Surendra Apa dia cantik?
Drisana Kenapa? Kau suka?
Jeda.
Surendra Kau kenapa?
Drisana Aku?
Surendra Ya. Ada yang janggal. Jika sudah berjalan dengan baik, bukankah itu kabar
baik?
Drisana Ya, ya.
Surendra Lalu? Kau kenapa? Ceritalah.
Drisana Hanya saja …
Surendra Apa?
Drisana Barusan … dia tidak mengenaliku … ketika aku ke bawah membeli makan
malam ... ak ... aku tak tahu. Aku kepikiran.
Surendra Aku mengerti.
Drisana Sulit untuk menerimanya.
Surendra Sini. Biarkan aku memelukmu.
Drisana Tampak jelas di matanya. Dia benar-benar tak mengenaliku. Sama sekali. Aku
seperti orang lain saja baginya.
Surendra Kau harus terbiasa.
Drisana Aku tak bisa melakukannya.
Surendra Kau pasti bisa, menurutku kau telah melakukannya dengan baik.
Drisana Kau salah. Kadang aku merasa aku tak pernah melakukannya dengan baik.
Dan dia terus saja berbicara tentang Tiara. Aku tak tahu harus seperti apa
menyikapinya. Aku bingung.
Surendra Sini … (memeluknya erat)
Jeda sejenak.
Drisana Aku mimpi buruk semalam. Aku mimpi mencekiknya.
Jeda. Dia menenangkan dirinya.
Apa kau menaruh ayamnya di oven?
Surendra Ya. akan segera siap ... sepuluh menit lagi. Sudah lapar?
Drisana Belum.
Jeda. Dia tersenyum padanya.
Semoga harimu menyenangkan?
Amir masuk. Dia melihat Surendra. Dia tak mengenalinya. Dia mengeryitkan keningnya.
Makan malam akan siap dalam sepuluh menit ayah. Apa pakaian itu pas?

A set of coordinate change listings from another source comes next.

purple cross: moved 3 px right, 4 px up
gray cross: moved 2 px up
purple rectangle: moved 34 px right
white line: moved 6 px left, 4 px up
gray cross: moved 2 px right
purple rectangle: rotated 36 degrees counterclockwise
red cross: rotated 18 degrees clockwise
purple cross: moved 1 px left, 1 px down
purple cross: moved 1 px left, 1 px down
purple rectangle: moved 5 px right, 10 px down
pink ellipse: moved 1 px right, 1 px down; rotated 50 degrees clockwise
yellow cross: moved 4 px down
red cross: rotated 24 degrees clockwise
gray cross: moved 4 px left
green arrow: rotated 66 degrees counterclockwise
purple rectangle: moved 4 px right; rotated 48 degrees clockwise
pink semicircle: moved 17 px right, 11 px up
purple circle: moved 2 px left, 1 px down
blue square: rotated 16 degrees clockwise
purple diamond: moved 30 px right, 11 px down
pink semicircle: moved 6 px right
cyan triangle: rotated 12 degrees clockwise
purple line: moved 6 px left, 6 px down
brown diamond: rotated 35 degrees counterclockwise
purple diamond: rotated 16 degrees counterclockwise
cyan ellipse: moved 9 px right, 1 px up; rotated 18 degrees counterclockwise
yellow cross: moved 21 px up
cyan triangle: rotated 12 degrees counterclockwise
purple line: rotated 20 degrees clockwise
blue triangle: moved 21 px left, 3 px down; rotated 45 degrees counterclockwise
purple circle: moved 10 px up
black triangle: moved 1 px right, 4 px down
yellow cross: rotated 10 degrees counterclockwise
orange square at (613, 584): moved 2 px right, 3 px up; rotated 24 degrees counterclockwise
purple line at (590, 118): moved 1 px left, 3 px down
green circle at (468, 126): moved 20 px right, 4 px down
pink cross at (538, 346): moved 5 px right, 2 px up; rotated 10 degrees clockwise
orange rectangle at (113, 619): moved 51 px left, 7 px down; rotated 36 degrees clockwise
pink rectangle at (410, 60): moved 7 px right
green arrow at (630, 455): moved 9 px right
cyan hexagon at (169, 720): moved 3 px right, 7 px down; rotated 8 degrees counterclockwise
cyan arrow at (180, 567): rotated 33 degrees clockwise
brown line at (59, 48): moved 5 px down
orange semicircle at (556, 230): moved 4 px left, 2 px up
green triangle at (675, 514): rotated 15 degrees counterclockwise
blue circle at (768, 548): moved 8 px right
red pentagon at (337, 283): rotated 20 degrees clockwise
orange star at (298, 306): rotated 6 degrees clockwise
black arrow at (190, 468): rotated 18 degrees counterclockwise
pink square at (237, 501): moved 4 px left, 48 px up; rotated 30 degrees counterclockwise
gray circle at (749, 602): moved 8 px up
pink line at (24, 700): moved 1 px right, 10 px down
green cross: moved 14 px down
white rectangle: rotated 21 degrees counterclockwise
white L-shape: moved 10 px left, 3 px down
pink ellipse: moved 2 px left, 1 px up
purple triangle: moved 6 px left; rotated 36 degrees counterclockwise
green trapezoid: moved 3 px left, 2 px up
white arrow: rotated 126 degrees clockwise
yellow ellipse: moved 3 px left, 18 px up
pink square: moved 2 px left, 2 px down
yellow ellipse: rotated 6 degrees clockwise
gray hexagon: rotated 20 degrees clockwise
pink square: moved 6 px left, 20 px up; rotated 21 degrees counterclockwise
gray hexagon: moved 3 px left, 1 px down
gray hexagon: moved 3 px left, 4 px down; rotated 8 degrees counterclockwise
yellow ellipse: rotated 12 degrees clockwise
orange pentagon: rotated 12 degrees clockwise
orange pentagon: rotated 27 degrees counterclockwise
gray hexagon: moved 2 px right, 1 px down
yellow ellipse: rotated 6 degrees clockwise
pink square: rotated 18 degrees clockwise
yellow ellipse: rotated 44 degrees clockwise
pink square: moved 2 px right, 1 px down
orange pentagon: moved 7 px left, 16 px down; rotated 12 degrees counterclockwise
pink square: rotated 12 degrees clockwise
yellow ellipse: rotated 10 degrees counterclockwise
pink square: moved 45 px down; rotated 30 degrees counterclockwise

Amir Sangat bagus, sayang. Sangat pas. Sangat … Tapi … Halo.
Surendra senyum padanya dengan bingung.
Drisana Kau lapar, Ayah?
Amir Ya, Ya. Tapi … Apa kita kedatangan tamu malam ini?
Drisana Tidak, kenapa?
Amir Tak masalah, Tak masalah …
Amir menatap Surendra. Jeda.
Surendra (Kepada Drisana) Biasa saja. Aku menghadiri beberapa meeting. Biasa saja.
Aku masih menunggu jawaban Simon. Dia selalu menunda sesuatu. Semoga
mereka sudah bertanda tangan sebelum akhir bulan. Bagaimana denganmu?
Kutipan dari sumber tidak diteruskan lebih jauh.